Within the F4t-NeuroPs, 4-F4t-NeuroP and 10-F4t-NeuroP are the most frequently reported, being elevated in the plasma in a multitude of neurological diseases [47] and cognitive impairment disorders [48], as well as in the plasma and urine of smokers [49] and type 2 diabetic patients [50]. Signorini et al. conducted an investigation to evaluate the clinical relevance of 4-F4t-NeuroP and 10-F4t-NeuroP in four neurological diseases (Rett syndrome, Down syndrome, multiple sclerosis, and autism spectrum disorder) compared with a control group of age-matched subjects, and found that the levels of 10-F4t-NeuroP were elevated in all diseases, and 4-F4t-NeuroP only in Rett syndrome and multiple sclerosis [51]. These results seem to show the relationship of these molecules with these diseases, as has also been shown in this work.

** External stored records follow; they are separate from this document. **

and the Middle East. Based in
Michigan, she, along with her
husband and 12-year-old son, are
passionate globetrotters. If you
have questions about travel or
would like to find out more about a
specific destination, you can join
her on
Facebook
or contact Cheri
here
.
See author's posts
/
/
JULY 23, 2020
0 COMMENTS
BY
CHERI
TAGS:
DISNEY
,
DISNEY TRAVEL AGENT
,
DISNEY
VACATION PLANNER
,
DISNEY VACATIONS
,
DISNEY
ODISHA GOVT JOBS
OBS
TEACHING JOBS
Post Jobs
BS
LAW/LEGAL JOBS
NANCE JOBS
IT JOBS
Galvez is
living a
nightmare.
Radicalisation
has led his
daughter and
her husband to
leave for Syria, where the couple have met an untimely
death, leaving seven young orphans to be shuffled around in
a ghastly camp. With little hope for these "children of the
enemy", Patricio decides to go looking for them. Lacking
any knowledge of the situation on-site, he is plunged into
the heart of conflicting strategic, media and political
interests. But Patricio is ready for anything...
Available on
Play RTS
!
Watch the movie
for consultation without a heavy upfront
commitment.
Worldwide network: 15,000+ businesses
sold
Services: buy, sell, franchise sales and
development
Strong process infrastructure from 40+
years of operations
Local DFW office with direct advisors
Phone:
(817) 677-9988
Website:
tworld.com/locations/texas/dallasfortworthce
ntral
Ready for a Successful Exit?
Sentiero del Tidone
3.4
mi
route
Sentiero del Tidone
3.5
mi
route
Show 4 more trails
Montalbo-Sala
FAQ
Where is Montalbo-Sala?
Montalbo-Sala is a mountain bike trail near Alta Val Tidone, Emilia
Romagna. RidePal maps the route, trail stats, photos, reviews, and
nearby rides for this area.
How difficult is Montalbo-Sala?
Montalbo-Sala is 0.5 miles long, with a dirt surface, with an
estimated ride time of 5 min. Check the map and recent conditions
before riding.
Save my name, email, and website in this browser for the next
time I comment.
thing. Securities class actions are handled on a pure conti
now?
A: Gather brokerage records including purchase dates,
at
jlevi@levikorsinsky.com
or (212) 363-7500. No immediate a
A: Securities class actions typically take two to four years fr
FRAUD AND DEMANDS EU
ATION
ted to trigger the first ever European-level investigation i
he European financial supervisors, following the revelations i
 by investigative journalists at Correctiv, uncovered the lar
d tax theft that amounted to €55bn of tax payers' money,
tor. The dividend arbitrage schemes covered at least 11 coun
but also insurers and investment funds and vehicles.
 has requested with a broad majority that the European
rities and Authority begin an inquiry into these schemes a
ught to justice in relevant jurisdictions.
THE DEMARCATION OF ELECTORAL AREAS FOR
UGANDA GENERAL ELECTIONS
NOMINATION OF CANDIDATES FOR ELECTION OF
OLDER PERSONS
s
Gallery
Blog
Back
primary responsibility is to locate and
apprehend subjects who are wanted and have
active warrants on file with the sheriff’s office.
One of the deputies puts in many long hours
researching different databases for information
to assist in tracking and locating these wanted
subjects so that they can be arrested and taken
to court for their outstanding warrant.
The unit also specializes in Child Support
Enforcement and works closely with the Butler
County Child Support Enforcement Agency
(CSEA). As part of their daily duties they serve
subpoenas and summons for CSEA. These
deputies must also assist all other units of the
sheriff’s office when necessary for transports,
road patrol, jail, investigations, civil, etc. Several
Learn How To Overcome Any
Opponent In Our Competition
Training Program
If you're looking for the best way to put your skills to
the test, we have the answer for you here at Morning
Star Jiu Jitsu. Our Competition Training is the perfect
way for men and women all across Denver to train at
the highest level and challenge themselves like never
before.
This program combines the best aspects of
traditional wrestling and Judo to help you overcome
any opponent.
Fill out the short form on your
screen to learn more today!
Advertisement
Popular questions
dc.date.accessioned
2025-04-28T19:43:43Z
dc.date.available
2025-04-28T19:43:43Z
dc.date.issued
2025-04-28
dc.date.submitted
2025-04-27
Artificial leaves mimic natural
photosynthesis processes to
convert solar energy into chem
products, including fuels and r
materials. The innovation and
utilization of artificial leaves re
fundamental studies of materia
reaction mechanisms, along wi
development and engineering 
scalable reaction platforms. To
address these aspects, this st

For the F2t-dihomo-IsoPs derived from AdA, significant reductions were observed after EXT consumption in all three (17-epi-17-F2t-dihomo-IsoP, 17-F2t-dihomo-IsoP, and ent-7(RS)-7-F2t-dihomo-IsoP), but, as with 4-F4t-NeuroP, this was not observed after PLA consumption. In addition, the 17-epi-17-F2t-dihomo-IsoP levels presented significant differences, when comparing the study endpoint and in the evolution between groups. It should be noted that the ent-7(RS)-7-F2t-dihomo-IsoP values showed significant differences, but the cause is unknown.
Elevated values of F4-NeuroPs and F2t-dihomo-IsoPs are associated with neurodegenerative diseases as well as brain lesions, the former being a biomarker with higher reliability, which requires further investigation to assess whether it could be effective for the early detection of neurological disorders [27]. The F4-NeuroPs appear to be much more sensitive markers for oxidative damage to neurons than IsoPs because DHA has a greater sensitivity to oxidation than AA due to the presence of a larger number of methylene double bonds [52]. Meanwhile, the F2t-dihomo-IsoPs do appear to be an early marker of lipid peroxidation in Rett syndrome, a disorder that causes developmental delay, especially in areas controlling expressive language and hand movements [26,53].

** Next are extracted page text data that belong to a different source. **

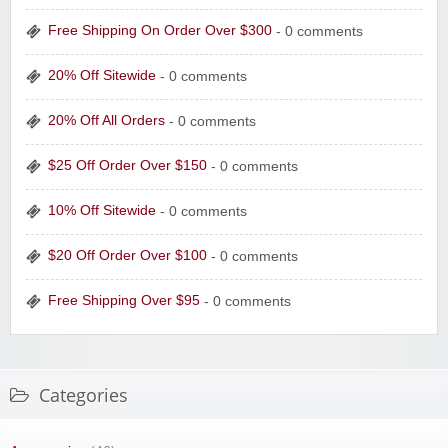
Free Shipping On Order Over $300
- 0 comments
20% Off Sitewide
- 0 comments
20% Off All Orders
- 0 comments
$25 Off Order Over $150
- 0 comments
10% Off Sitewide
- 0 comments
$20 Off Order Over $100
- 0 comments
Free Shipping Over $95
- 0 comments
Categories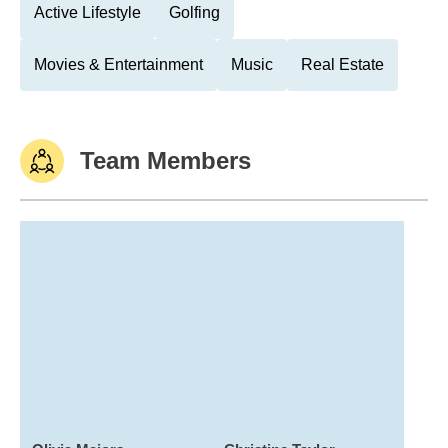
Active Lifestyle
Golfing
Movies & Entertainment
Music
Real Estate
Team Members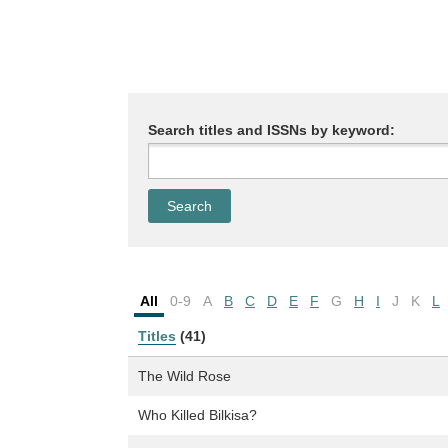
Search titles and ISSNs by keyword:
All
0-9
A
B
C
D
E
F
G
H
I
J
K
L
Titles
(41)
The Wild Rose
Who Killed Bilkisa?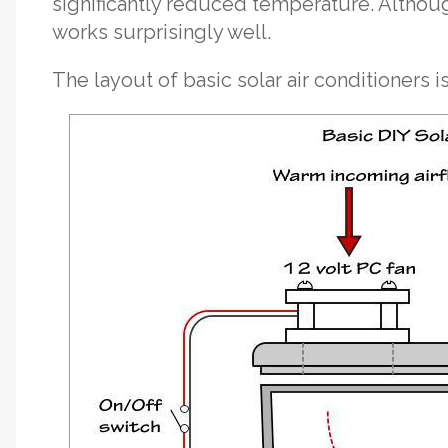
significantly reduced temperature. Althoug
works surprisingly well.
The layout of basic solar air conditioners is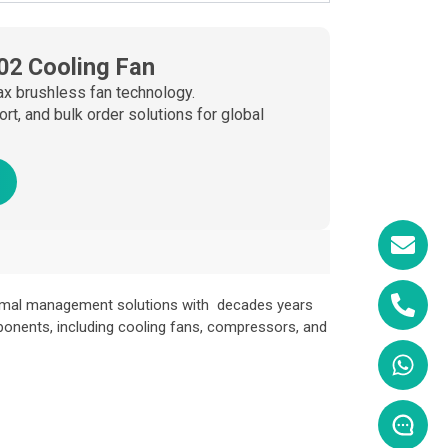
02 Cooling Fan
x brushless fan technology.
, and bulk order solutions for global
ermal management solutions with decades years
ponents, including cooling fans, compressors, and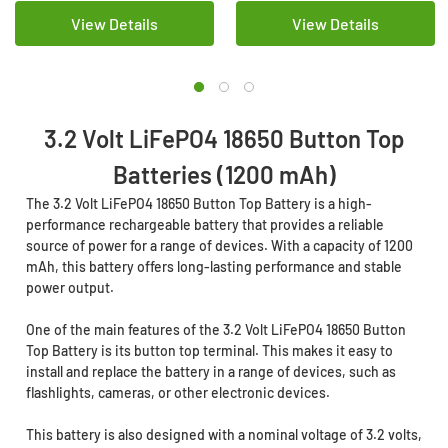
View Details
View Details
3.2 Volt LiFePO4 18650 Button Top
Batteries (1200 mAh)
The 3.2 Volt LiFePO4 18650 Button Top Battery is a high-
performance rechargeable battery that provides a reliable
source of power for a range of devices. With a capacity of 1200
mAh, this battery offers long-lasting performance and stable
power output.
One of the main features of the 3.2 Volt LiFePO4 18650 Button
Top Battery is its button top terminal. This makes it easy to
install and replace the battery in a range of devices, such as
flashlights, cameras, or other electronic devices.
This battery is also designed with a nominal voltage of 3.2 volts,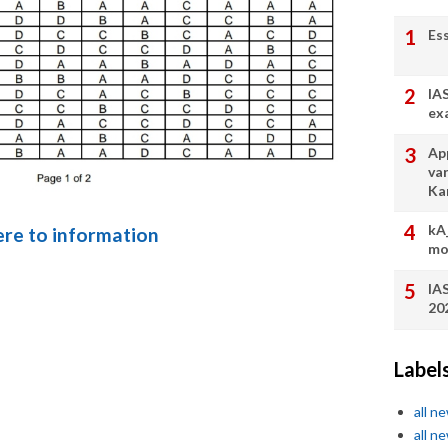
Es
IA
ex
App
va
Ka
kA
here to information
mo
IA
20
Label
all n
all n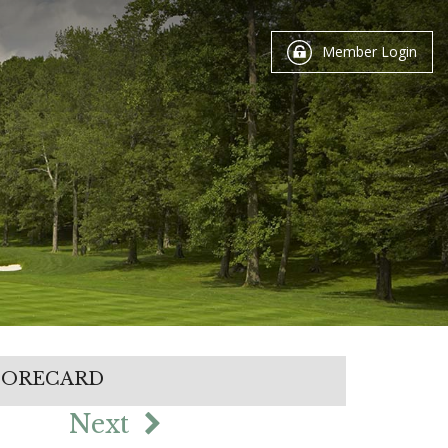
Member Login
CORECARD
Next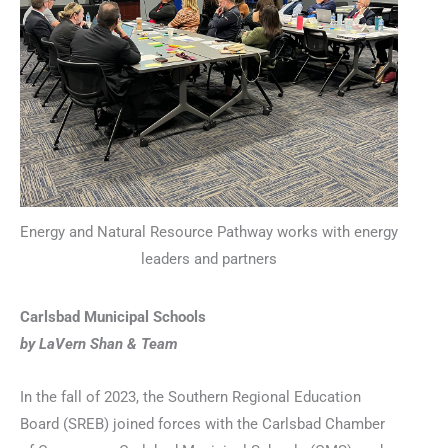
Energy and Natural Resource Pathway works with energy
leaders and partners
Carlsbad Municipal Schools
by LaVern Shan & Team
In the fall of 2023, the Southern Regional Education
Board (SREB) joined forces with the Carlsbad Chamber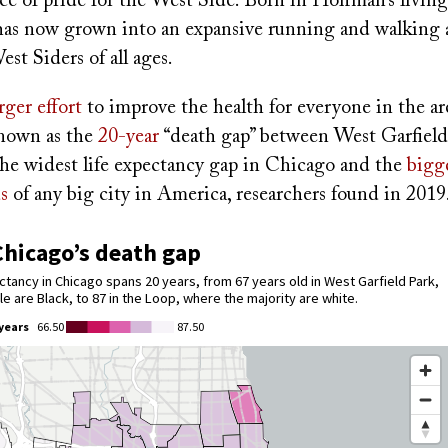
ce of pride for the West Side. Born in Hoffman’s livin
as now grown into an expansive running and walking 
st Siders of all ages.
arger effort
to improve the health for everyone in the ar
known as the
20-year
“death gap” between West Garfield
 the widest life expectancy gap in Chicago and the
bigge
s
of any big city in America, researchers found in 2019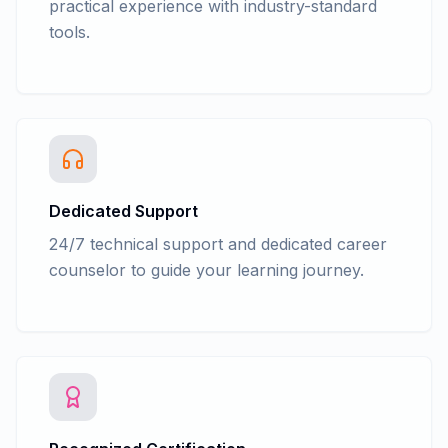
practical experience with industry-standard
tools.
Dedicated Support
24/7 technical support and dedicated career
counselor to guide your learning journey.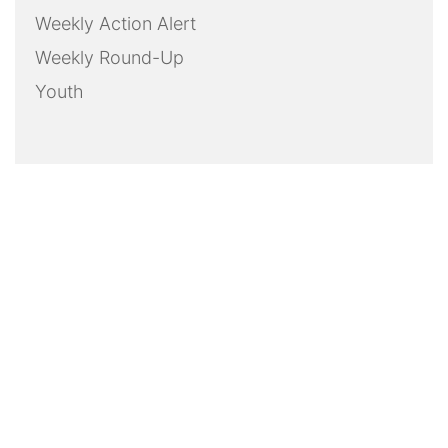
Weekly Action Alert
Weekly Round-Up
Youth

Libia et al. observed how markers of CNS oxidation in urine samples correlated positively with age [25], which raises the efficacy of promoting polyphenol intake to prevent and not accentuate future problems at the neurological level. The same research group also observed how NeuroP and F2t-dihomo-IsoP values in urine samples were increased when comparing high-altitude training versus sea-level training in elite triathletes, which seems to be due to the phenomenon of hypoxia at high altitudes [54]. In another study conducted by the same research group, it was observed that the ingestion of 200 mL of aronia juice in elite triathletes for 45 days reduced markers of CNS lipid peroxidation in urine samples compared to placebo [55]. Consistent with the latter study are data observed in an intervention that evaluated DHA lipid peroxidation and the production of NeuroPs and F2t-dihomo-IsoPs in urine samples as markers of oxidative damage in the CNS; improvements were observed after red wine versus ethanol intake, probably due to the ability of melatonin and hydroxytyrosol to cross the blood–brain barrier (BBB) and are highly present in wine [56].

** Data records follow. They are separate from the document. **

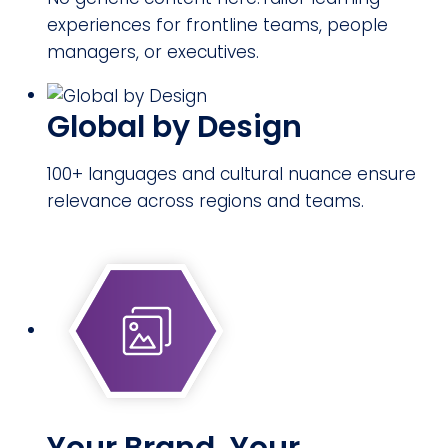
experiences for frontline teams, people
managers, or executives.
Global by Design
100+ languages and cultural nuance ensure
relevance across regions and teams.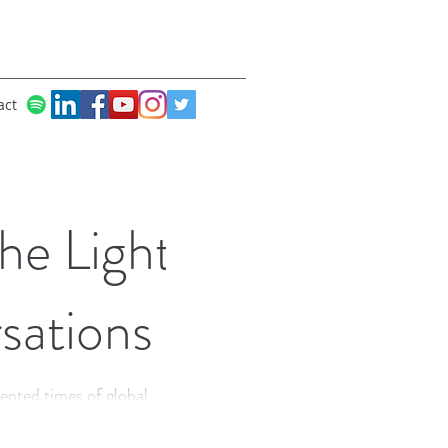
act
he Light
sations
ented times of global
lf being more human,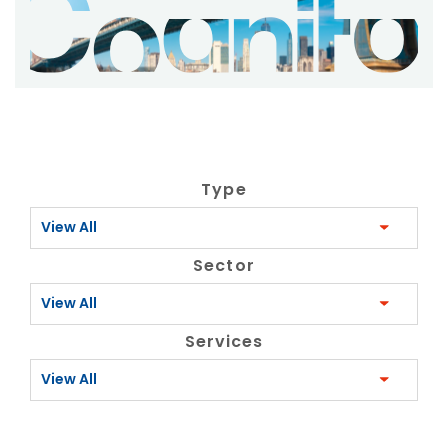
Type
View All
Sector
View All
Services
View All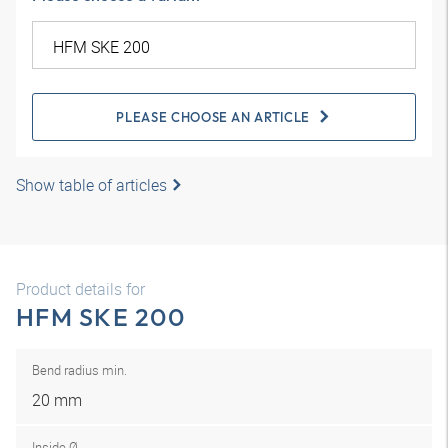
PLEASE CHOOSE AN ARTICLE
Show table of articles
Product details for
HFM SKE 200
Bend radius min.
20 mm
Inside Ø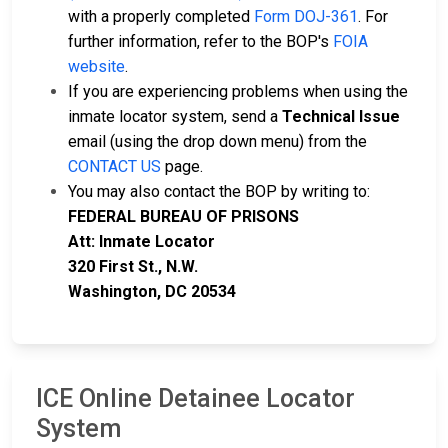
with a properly completed
Form DOJ-361
. For
further information, refer to the BOP's
FOIA
website
.
If you are experiencing problems when using the
inmate locator system, send a
Technical Issue
email (using the drop down menu) from the
CONTACT US
page.
You may also contact the BOP by writing to:
FEDERAL BUREAU OF PRISONS
Att: Inmate Locator
320 First St., N.W.
Washington, DC 20534
ICE Online Detainee Locator
System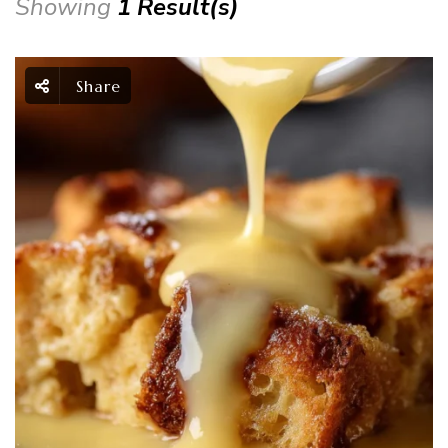
Showing
1 Result(s)
Share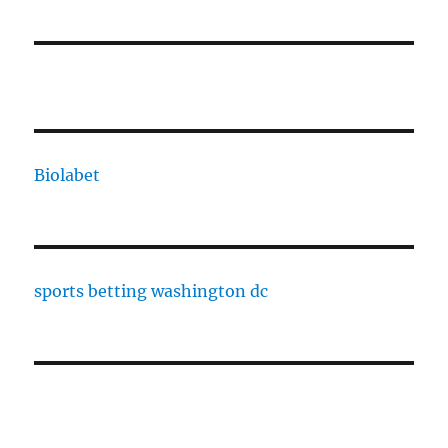
Biolabet
sports betting washington dc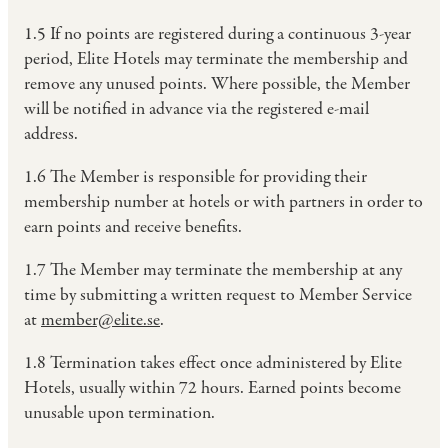
1.5 If no points are registered during a continuous 3-year
period, Elite Hotels may terminate the membership and
remove any unused points. Where possible, the Member
will be notified in advance via the registered e-mail
address.
1.6 The Member is responsible for providing their
membership number at hotels or with partners in order to
earn points and receive benefits.
1.7 The Member may terminate the membership at any
time by submitting a written request to Member Service
at
member@elite.se
.
1.8 Termination takes effect once administered by Elite
Hotels, usually within 72 hours. Earned points become
unusable upon termination.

Polyphenols can alter brain function in three compartments: outside the CNS (by improving cerebral blood flow or modulating signaling pathways from peripheral organs to the brain), in the BBB (by altering the input and output mechanisms of several drug-resistant protein-dependent biomolecules), and within the CNS (by directly modifying neuronal and glial cell activity) [57,58,59]. Flavonoids, in particular, can influence the survival cascade and transcription factors by modulating the redox potential of neurons and glia, presenting a protective function against oxidative damage in the brain [60]. In addition, certain polyphenols have the ability to cross the BBB [61,62].
The BBB protects the brain and consists of endothelial cells with tight junctions between them, allowing a permeability in a narrowly selective manner [63]. This barrier modulates the exchange of molecules between the blood and neuronal tissue, regulating the access of nutrients and different compounds to the brain. The BBB is selectively permeable to polyphenols depending on their structural properties [64]. The physiology and state of the brain can be affected by the compounds that manage to cross the BBB, with the microbial metabolites of polyphenols showing higher permeability compared to their original compounds [65]. There are certain flavonoids that are able to cross the BBB [62], such as catechin, quercetin, cyanidin-3-glucoside [66], different anthocyanidins [67], and hesperetin, naringenin, and their derivatives, which all belonging to the subclass of flavones [61]. It is noteworthy that in the product under investigation, Bresciani and collaborators were able to identify quercetin sulfate, myricetin glucuronide, hesperetin sulfate, naringenin glucuronide, and hesperetin glucuronide, among others, in the blood plasma of their subjects [39]. These are compounds that, according to the scientific literature, could cross the BBB.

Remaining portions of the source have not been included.